In an upcoming release, we will also update the user interface for editing type profile constraints, similar to extension definitions. Forge will allow users to open a type profile selection dialog based on the folder explorer. The selection dialog will display a filtered view of all compatible profiles in scope (from the working folder and all referenced packages), matching the type of the selected profile element. When the user selects a compatible type profile from the list, Forge will copy the associated canonical url to the receiving target profile.
Ultimately, we plan to completely remove the need for the error-prone and tedious manual input of canonical url’s, by integrating the Project Explorer into all profile attributes that represent a (canonical url-based) reference to an external conformance resource. For example, this would allow users to edit a terminology binding by selecting a target ValueSet resource from the current project scope.

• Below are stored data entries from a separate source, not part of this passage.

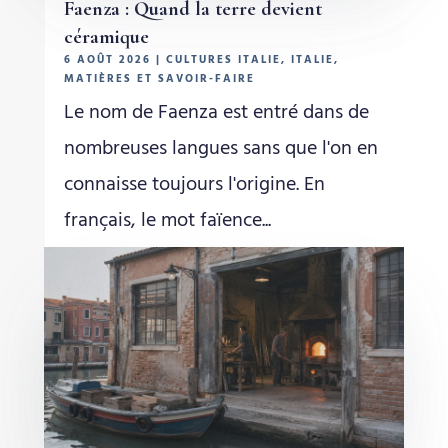
Faenza : Quand la terre devient
céramique
6 AOÛT 2026
|
CULTURES ITALIE
,
ITALIE
,
MATIÈRES ET SAVOIR-FAIRE
Le nom de Faenza est entré dans de
nombreuses langues sans que l'on en
connaisse toujours l'origine. En
français, le mot faïence...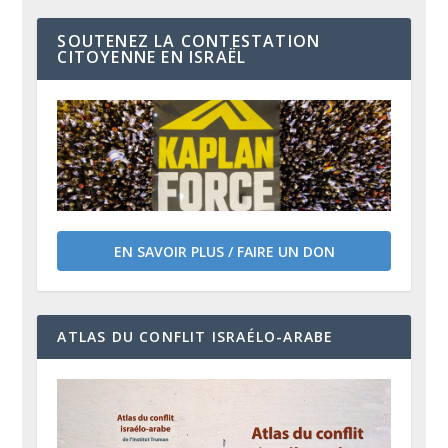
SOUTENEZ LA CONTESTATION
CITOYENNE EN ISRAËL
EN SAVOIR PLUS / FAIRE UN DON
ATLAS DU CONFLIT ISRAÉLO-ARABE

Forge, like all our Firely tools, is based on the open source FHIR .NET API library on github. Most of the FHIR-specific logic that Forge relies on is provided by the API, including the fundamental snapshot generator logic that is at the heart of FHIR profiling. We’ve updated most of the API logic to R4. However some advanced scenarios, such as the new behavior for choice type constraints, have not been implemented yet. We are now working to cover the remaining few implementation gaps. As soon as the relevant API logic has been updated to R4 and tested, we will start working on a new Forge branch for R4. Finally, we will have to redesign some UI components to conform to breaking changes in the FHIR R4 spec. We aim to publish a new Forge R4 release in time for the next HL7 WGM in May 2019.
Just like Forge for DSTU2 and STU3, we will also publish Forge R4 as a separate install package with a separate application identity. This ensures that you can install several different Forge releases for different FHIR versions on the same machine without any conflicts.